Thursday, August 3, 2017

Less than 200 Federal employees per billion dollars of Real GDP


"I'm pretty sure that by 'government' they mean all levels of government, not just Federal." That's what I said yesterday, showing this graph of the decline in the size of government relative to the size of the economy.

Graph #1
But I was only "pretty sure" they meant all levels of government. Because I hadn't seen it yet. So I went looking. And I found a series named All Employees: Government: Federal which tells me that the series named All Employees: Government counts employees of state and local governments in addition to Federal.

To actually see it, I looked at "Government: Federal" as a percent of "Government":

Graph #2: Federal as a Share of Government Employees
Half of all government employees during the Second World War were Federal employees. 50 percent (and that's not counting military personnel). Something less than 40% were Federal employees at the time of the Korean war. From there, the number continued to drop: 35% around 1954, 30% around 1957, then lower yet; and since the latter 1990s, less than 15 percent.

The first graph shows that the number of all government employees fell, relative to the size of our economy. The second graph shows that the number of Federal government employees fell as a share of all government employees. So I'm thinking that the number of Federal government employees must have fallen a lot more, relative to the size of our economy, more than the fall we saw on the first graph.

The number of Federal employees relative to the size of our economy:

Graph #3
The graph peaks near the 1.5 level in the early 1940s. That's about half the level shown on Graph #1 around that date. 50 percent: That agrees with what we saw on Graph #2.

It peaks again, just above the 1.0 level in 1952, during the Korean war. From there, it falls below the 1.0 level and continues to drop.

On Graph #1, "below the 1.0 level" puts us off the chart: off the bottom of the chart. For 1953 and after, everything visible on Graph #1 is state and local. Federal employment, between 1.0 and zero, is lost somewhere in the blue border that runs across the bottom of that graph.
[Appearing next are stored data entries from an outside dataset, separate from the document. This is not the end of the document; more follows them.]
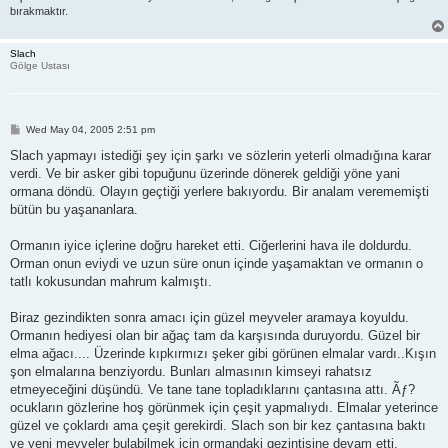
bırakmaktır.
Slach
Gölge Ustası
P
Wed May 04, 2005 2:51 pm
o
s
Slach yapmayı istediği şey için şarkı ve sözlerin yeterli olmadığına karar
t
verdi. Ve bir asker gibi topuğunu üzerinde dönerek geldiği yöne yani
ormana döndü. Olayın geçtiği yerlere bakıyordu. Bir analam verememişti
bütün bu yaşananlara.
Ormanın iyice içlerine doğru hareket etti. Ciğerlerini hava ile doldurdu.
Orman onun eviydi ve uzun süre onun içinde yaşamaktan ve ormanın o
tatlı kokusundan mahrum kalmıştı.
Biraz gezindikten sonra amacı için güzel meyveler aramaya koyuldu.
Ormanın hediyesi olan bir ağaç tam da karşısında duruyordu. Güzel bir
elma ağacı.... Üzerinde kıpkırmızı şeker gibi görünen elmalar vardı..Kışın
şon elmalarına benziyordu. Bunları almasının kimseyi rahatsız
etmeyeceğini düşündü. Ve tane tane topladıklarını çantasına attı. Ãƒ?
ocukların gözlerine hoş görünmek için çeşit yapmalıydı. Elmalar yeterince
güzel ve çoklardı ama çeşit gerekirdi. Slach son bir kez çantasına baktı
ve yeni meyveler bulabilmek için ormandaki gezintisine devam etti.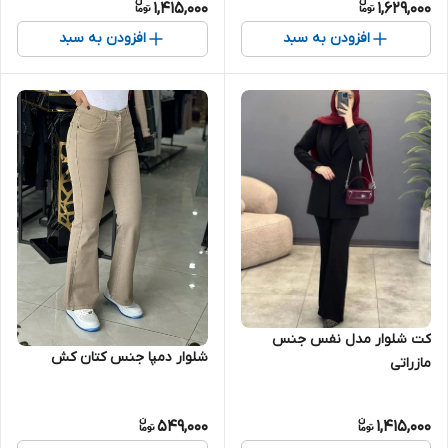
1,415,000
1,629,000
افزودن به سبد
افزودن به سبد
کت شلوار مدل نفس جنس
شلوار دمپا جنس کتان کش
مازراتی
549,000
1,415,000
On Graph #3, the most recent level shows that the ratio is less than 0.2. That's 0.2 times a thousand people, or something less than 200 Federal employees per billion dollars of Real GDP. That's what the graph shows. (Read the Y-axis label if you don't believe me.)

To be sure, that doesn't include the U.S. Military and the CIA and the NSA and all. But it is less than 200 Federal employees per billion dollars of output, compared to 400 in Reagan's time, 600 in Nixon's time, and 800 under President Eisenhower.

1 comment:

The Arthurian said...

Fewer than 200 Federal employees per billion dollars of Real GDP.